MAKASSAR, RAKYATSULSEL - Jawaban-jawaban komisioner KPU Sulsel dan Bawaslu Sulsel yang terkesan tidak terlalu rasional atau tak masuk akal dalam menghadapi gugatan pasangan calon gubernur Sulsel, Mohammad Ramdhan Pomanto-Azhar Arsyad (DIA) di Mahkamah Konstitusi (MK) bisa menjadi titik balik untuk penyelenggaraan Pilkada Serentak 2024 di Sulsel, utamanya hasil Pilgub.
Sebagaimana diketahui, dalam sidang lanjutan Perselisihan Hasil Pemilu atau Pilgub (PHP) Sulsel 2024, dengan nomor perkara 257/PHPU.GUB-XXIII/2025, di Gedung MK, Jakarta Pusat, Senin (20/1/2025) kemarin, sempat diwarnai ketegangan. Di mana komisioner Bawaslu dan KPU Sulsel yang hadir nampak kebingungan menjawab pertanyaan-pertanyaan Hakim MK, Saldi Isra.
Terutama saat Saldi Isra menanyakan mengenai adanya dugaan pemilih yang membludak di sejumlah Tempat Pemungutan Suara (TPS) di Kota Makassar pada saat hari pencoblosan Pilkada Serentak 2024 berlangsung. Pihak KPU Sulsel berdalih jika saat itu banyak masyarakat yang datang secara bersamaan untuk menyalurkan hak suaranya karena ingin lanjut bekerja di siang harinya.
Hanya saja, alasan tersebut terkesan tidak masuk akal dan kurang rasional mengingat saat hari pemilihan, 27 November 2024, pemerintah Indonesia menetapkan sebagai hari libur nasional. Begitu juga saat komisioner Bawaslu Sulsel yang dimintai penjelasan terkait pengawasan mereka akan masalah tersebut sempat terlihat kesulitan untuk memberikan argumen yang rasional.

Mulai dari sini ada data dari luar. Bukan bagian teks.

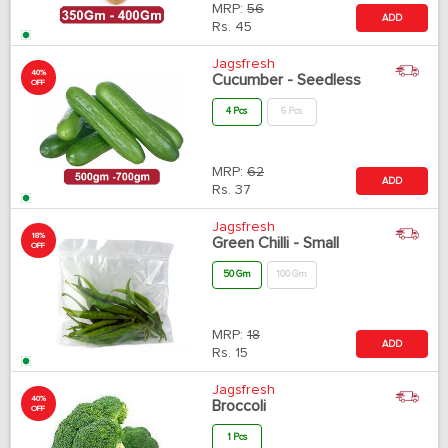
MRP:
56
ADD
Rs.
45
Jagsfresh
40%
Cucumber - Seedless
OFF
4 Pcs
6 Pcs
MRP:
62
ADD
Rs.
37
Jagsfresh
18%
Green Chilli - Small
OFF
50 Gm
100 Gm
MRP:
18
ADD
Rs.
15
Jagsfresh
40%
Broccoli
OFF
1 Pcs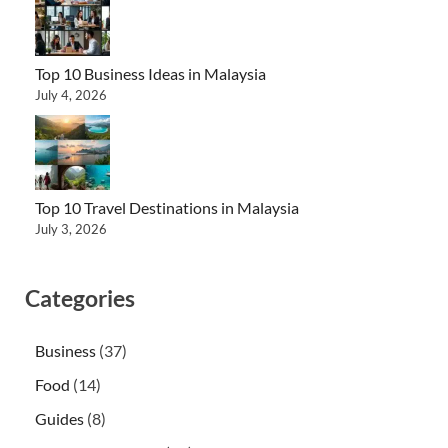
Top 10 Business Ideas in Malaysia
July 4, 2026
Top 10 Travel Destinations in Malaysia
July 3, 2026
Categories
Business
(37)
Food
(14)
Guides
(8)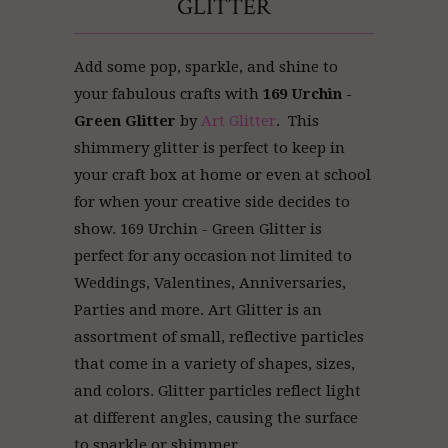
GLITTER
Add some pop, sparkle, and shine to
your fabulous crafts with
169 Urchin -
Green Glitter
by
Art Glitter
. This
shimmery glitter is perfect to keep in
your craft box at home or even at school
for when your creative side decides to
show. 169 Urchin - Green Glitter is
perfect for any occasion not limited to
Weddings, Valentines, Anniversaries,
Parties and more. Art Glitter
is an
assortment of small, reflective particles
that come in a variety of shapes, sizes,
and colors. Glitter particles reflect light
at different angles, causing the surface
to sparkle or shimmer.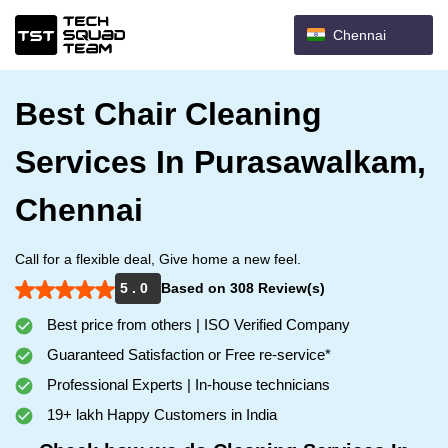
Chennai
Best Chair Cleaning
Services In Purasawalkam,
Chennai
Call for a flexible deal, Give home a new feel.
5 . 0
Based on 308 Review(s)
Best price from others | ISO Verified Company
Guaranteed Satisfaction or Free re-service*
Professional Experts | In-house technicians
19+ lakh Happy Customers in India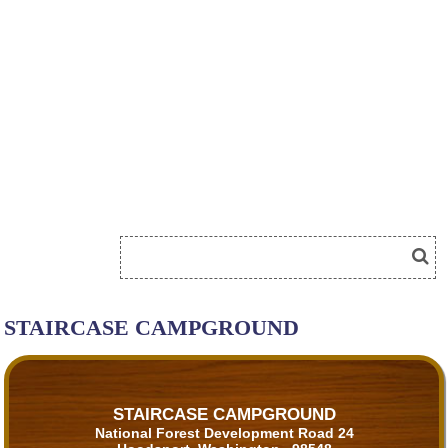
STAIRCASE CAMPGROUND
STAIRCASE CAMPGROUND
National Forest Development Road 24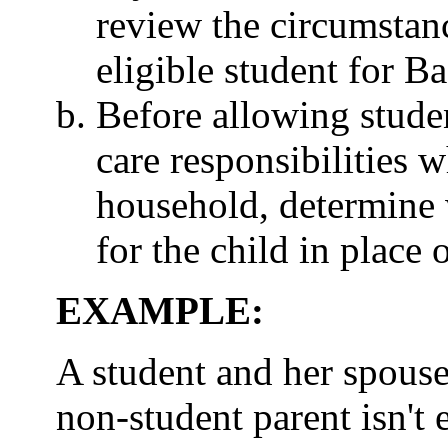
review the circumstanc
eligible student for B
Before allowing studen
care responsibilities w
household, determine 
for the child in place 
EXAMPLE:
A student and her spouse
non-student parent isn't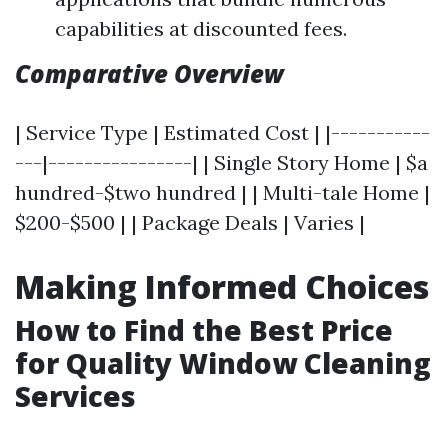
capabilities at discounted fees.
Comparative Overview
| Service Type | Estimated Cost | |-----------
---|----------------| | Single Story Home | $a
hundred-$two hundred | | Multi-tale Home |
$200-$500 | | Package Deals | Varies |
Making Informed Choices
How to Find the Best Price
for Quality Window Cleaning
Services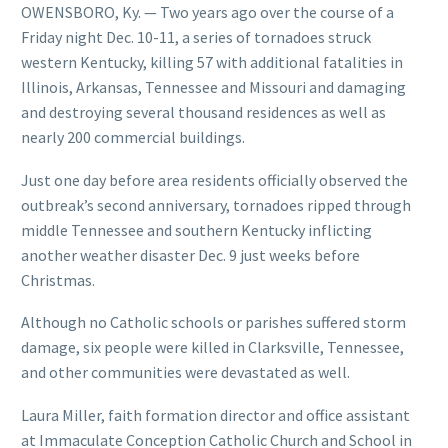
OWENSBORO, Ky. — Two years ago over the course of a
Friday night Dec. 10-11, a series of tornadoes struck
western Kentucky, killing 57 with additional fatalities in
Illinois, Arkansas, Tennessee and Missouri and damaging
and destroying several thousand residences as well as
nearly 200 commercial buildings.
Just one day before area residents officially observed the
outbreak’s second anniversary, tornadoes ripped through
middle Tennessee and southern Kentucky inflicting
another weather disaster Dec. 9 just weeks before
Christmas.
Although no Catholic schools or parishes suffered storm
damage, six people were killed in Clarksville, Tennessee,
and other communities were devastated as well.
Laura Miller, faith formation director and office assistant
at Immaculate Conception Catholic Church and School in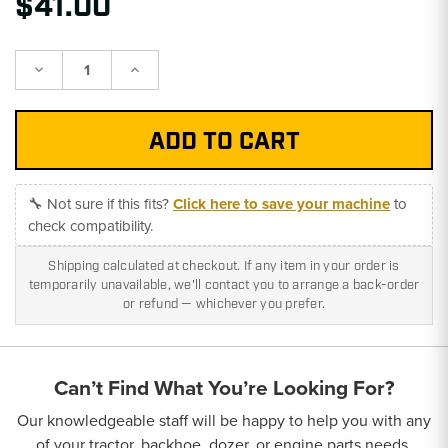
$41.00
Decrease
Increase
Quantity:
Quantity:
🔧 Not sure if this fits?
Click here to save your machine
to
check compatibility.
Shipping calculated at checkout. If any item in your order is
temporarily unavailable, we'll contact you to arrange a back-order
or refund — whichever you prefer.
Can’t Find What You’re Looking For?
Our knowledgeable staff will be happy to help you with any
of your tractor, backhoe, dozer, or engine parts needs.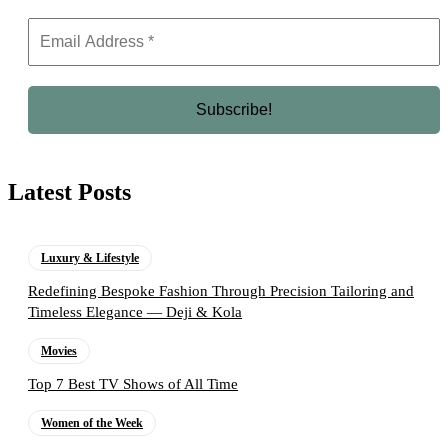
Latest Posts
Luxury & Lifestyle
Redefining Bespoke Fashion Through Precision Tailoring and
Timeless Elegance — Deji & Kola
Movies
Top 7 Best TV Shows of All Time
Women of the Week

Lemahnya penjelasan KPU dan Bawaslu Sulsel itu dinilai bisa jadi poin gugatan DIA dikabulkan oleh Hakim MK.
"Saya rasa dalam konteks persidangan seperti itu, apapun yang kemudian diucapkan, keterangan-keterangan atau jawaban-jawaban yang diucapkan itu menjadi bukti peradilan dan itu akan menjadi petikan hakim dalam membuat keputusan," ujar pengamat politik dari Universitas Hasanuddin (Unhas) Makassar, Andi Ali Armunanto saat dikonfirmasi, Selasa (21/1/2025).
"Tentu dengan jawaban yang menimbulkan pertanyaan kembali, menimbulkan keragu-raguan, tentu itu akan memberikan ketidak yakinkan pada hakim dan memposisikan KPU dan Bawaslu sebagai pihak yang tergugat dalam posisi yang tidak menguntungkan. Itu akan berpengaruh pada hasil akhir sidang atau keputusan yang nantinya akan dibacakan oleh hakim," sambungnya.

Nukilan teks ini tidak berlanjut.